- [ASSIGNMENT]: In the copy, include no pictures, but reproduce every record exactly.

(Beginning of RECORDS FOR THE EXERCISE)

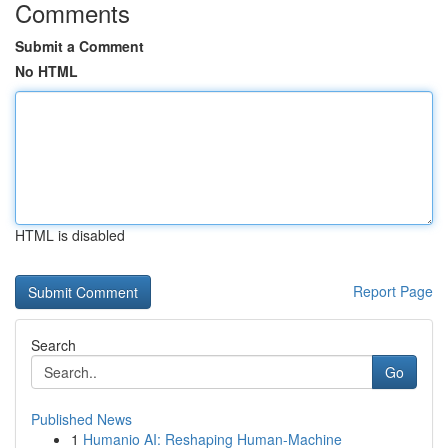
Comments
Submit a Comment
No HTML
HTML is disabled
Report Page
Search
Go
Published News
1
Humanio AI: Reshaping Human-Machine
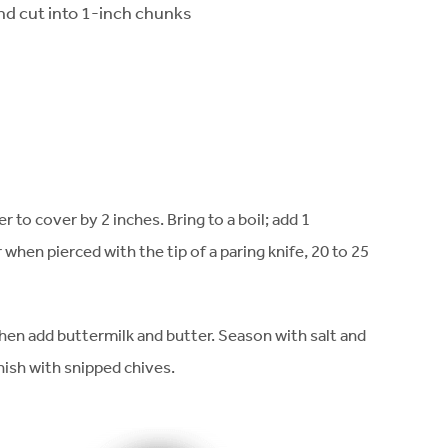
d cut into 1-inch chunks
 to cover by 2 inches. Bring to a boil; add 1
when pierced with the tip of a paring knife, 20 to 25
then add buttermilk and butter. Season with salt and
nish with snipped chives.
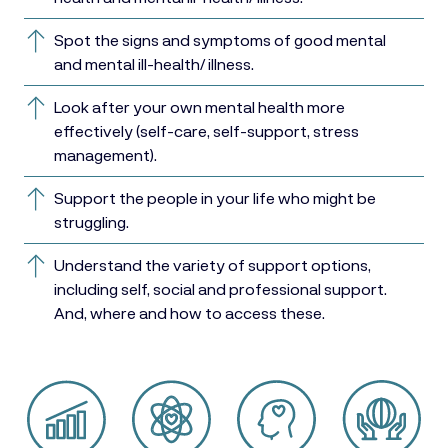
Spot the signs and symptoms of good mental
and mental ill-health/ illness.
Look after your own mental health more
effectively (self-care, self-support, stress
management).
Support the people in your life who might be
struggling.
Understand the variety of support options,
including self, social and professional support.
And, where and how to access these.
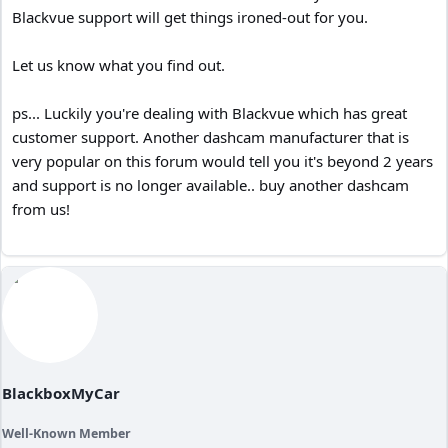
Blackvue support will get things ironed-out for you.
Let us know what you find out.
ps... Luckily you're dealing with Blackvue which has great
customer support. Another dashcam manufacturer that is
very popular on this forum would tell you it's beyond 2 years
and support is no longer available.. buy another dashcam
from us!
BlackboxMyCar
Well-Known Member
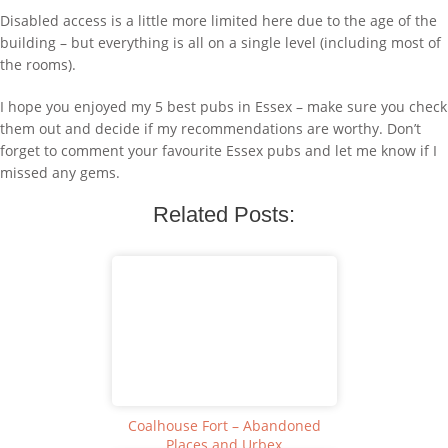
Disabled access is a little more limited here due to the age of the
building – but everything is all on a single level (including most of
the rooms).
I hope you enjoyed my 5 best pubs in Essex – make sure you check
them out and decide if my recommendations are worthy. Don’t
forget to comment your favourite Essex pubs and let me know if I
missed any gems.
Related Posts:
Coalhouse Fort – Abandoned
Places and Urbex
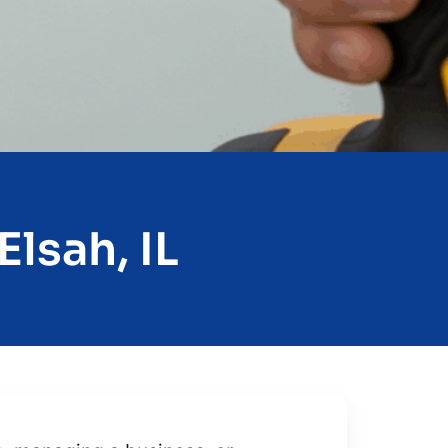
lsah, IL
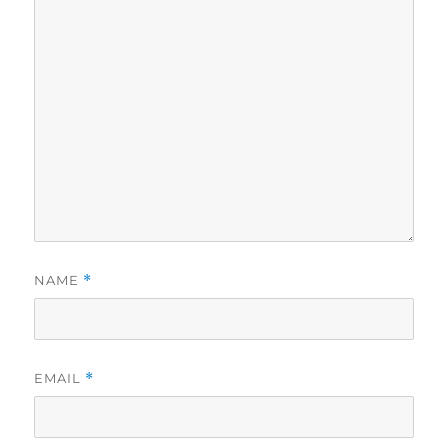
NAME
*
EMAIL
*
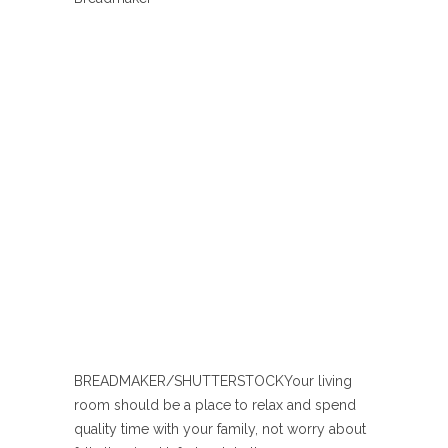
BREADMAKER/SHUTTERSTOCK
Your living
room should be a place to relax and spend
quality time with your family, not worry about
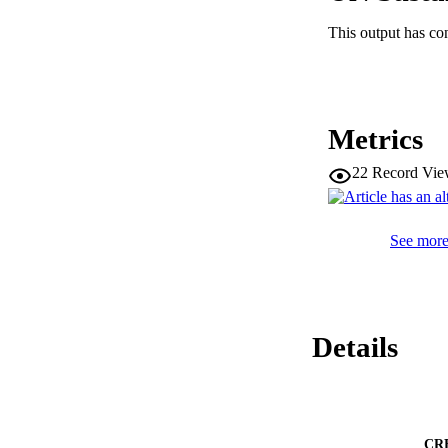
evidence that some 
allowed us to buil
This output has co
role in the establis
Neurol. 525:1155-1
Metrics
22
Record Vie
See more 
Details
CR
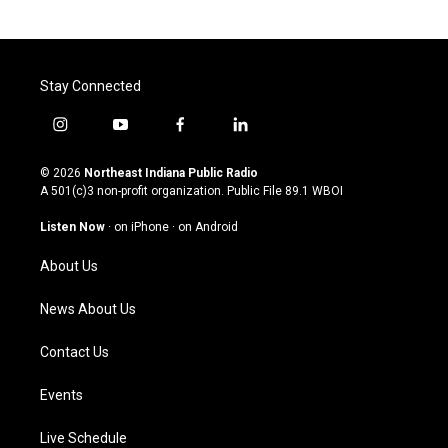
Stay Connected
i
y
f
l
n
o
a
i
s
u
c
n
© 2026
Northeast Indiana Public Radio
t
t
e
k
A 501(c)3 non-profit organization. Public File
89.1 WBOI
a
u
b
e
g
b
o
d
Listen Now
·
on iPhone
·
on Android
r
e
o
i
a
k
n
About Us
m
News About Us
Contact Us
Events
Live Schedule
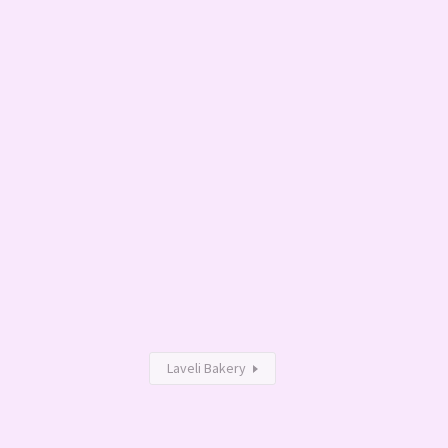
Laveli Bakery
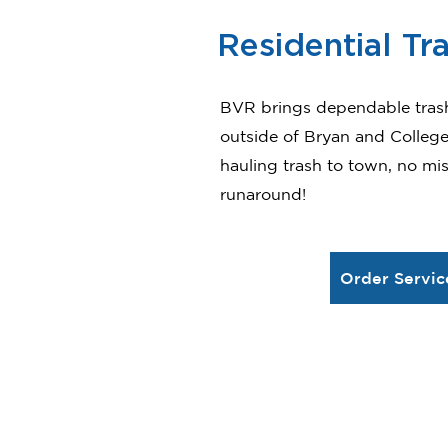
Residential Tr
BVR brings dependable tras
outside of Bryan and College 
hauling trash to town, no mi
runaround!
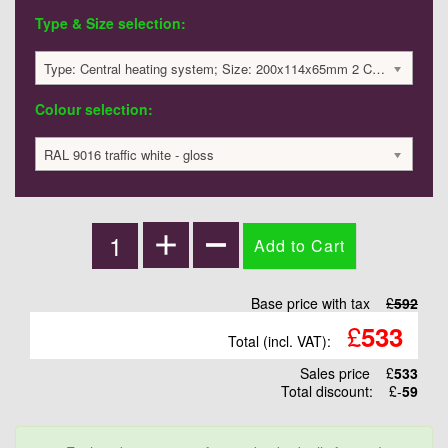
Type & Size selection:
Type: Central heating system; Size: 200x114x65mm 2 Columns ; 29 Watts; 592 £
Colour selection:
RAL 9016 traffic white - gloss
Base price with tax
£
592
£
533
Total (incl. VAT):
Sales price
£
533
Total discount:
£-
59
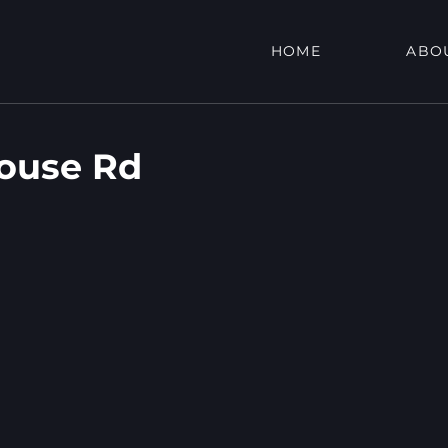
HOME
ABO
ouse Rd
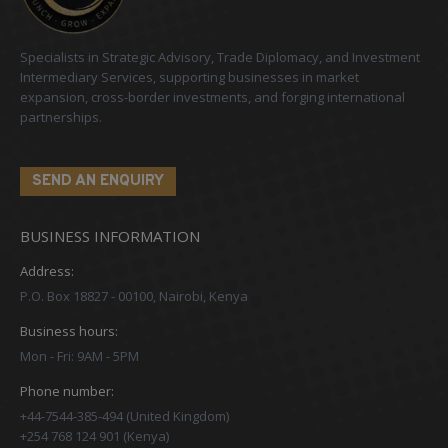
Specialists in Strategic Advisory, Trade Diplomacy, and Investment
Intermediary Services, supporting businesses in market
expansion, cross-border investments, and forging international
partnerships.
SEND AN ENQUIRY
BUSINESS INFORMATION
Address:
P.O. Box 18827 - 00100, Nairobi, Kenya
Business hours:
Mon - Fri: 9AM - 5PM
Phone number:
+44-7544-385-494 (United Kingdom)
+254 768 124 901 (Kenya)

(End of RECORDS FOR THE EXERCISE)

- [TASK ANSWER]:
Comments
Submit a Comment
No HTML
HTML is disabled
Report Page
Search
Go
Published News
1
Humanio AI: Reshaping Human-Machine
d cut into 1-inch chunks
 to cover by 2 inches. Bring to a boil; add 1
when pierced with the tip of a paring knife, 20 to 25
then add buttermilk and butter. Season with salt and
nish with snipped chives.
Spot the signs and symptoms of good mental
and mental ill-health/ illness.
Look after your own mental health more
effectively (self-care, self-support, stress
management).
Support the people in your life who might be
struggling.
Understand the variety of support options,
including self, social and professional support.
And, where and how to access these.
Blackvue support will get things ironed-out for you.
Let us know what you find out.
ps... Luckily you're dealing with Blackvue which has great
customer support. Another dashcam manufacturer that is
very popular on this forum would tell you it's beyond 2 years
and support is no longer available.. buy another dashcam
from us!
BlackboxMyCar
Well-Known Member
Disabled access is a little more limited here due to the age of the
building – but everything is all on a single level (including most of
the rooms).
I hope you enjoyed my 5 best pubs in Essex – make sure you check
them out and decide if my recommendations are worthy. Don’t
forget to comment your favourite Essex pubs and let me know if I
missed any gems.
Related Posts:
Coalhouse Fort – Abandoned
Places and Urbex
lsah, IL
NAME
*
EMAIL
*
BREADMAKER/SHUTTERSTOCK
Your living
room should be a place to relax and spend
quality time with your family, not worry about
evidence that some 
allowed us to buil
This output has co
role in the establis
Neurol. 525:1155-1
Metrics
22
Record Vie
See more 
Details
CR
Stay Connected
i
y
f
l
n
o
a
i
s
u
c
n
© 2026
Northeast Indiana Public Radio
t
t
e
k
A 501(c)3 non-profit organization. Public File
89.1 WBOI
a
u
b
e
g
b
o
d
Listen Now
·
on iPhone
·
on Android
r
e
o
i
a
k
n
About Us
m
News About Us
Contact Us
Events
Live Schedule
Laveli Bakery
Residential Tr
BVR brings dependable tras
outside of Bryan and College 
hauling trash to town, no mi
runaround!
Type & Size selection:
Type: Central heating system; Size: 200x114x65mm 2 Columns ; 29 Watts; 592 £
Colour selection:
RAL 9016 traffic white - gloss
Base price with tax
£
592
£
533
Total (incl. VAT):
Sales price
£
533
Total discount:
£-
59
HOME
ABO
ouse Rd
Specialists in Strategic Advisory, Trade Diplomacy, and Investment
Intermediary Services, supporting businesses in market
expansion, cross-border investments, and forging international
partnerships.
SEND AN ENQUIRY
BUSINESS INFORMATION
Address:
P.O. Box 18827 - 00100, Nairobi, Kenya
Business hours:
Mon - Fri: 9AM - 5PM
Phone number:
+44-7544-385-494 (United Kingdom)
+254 768 124 901 (Kenya)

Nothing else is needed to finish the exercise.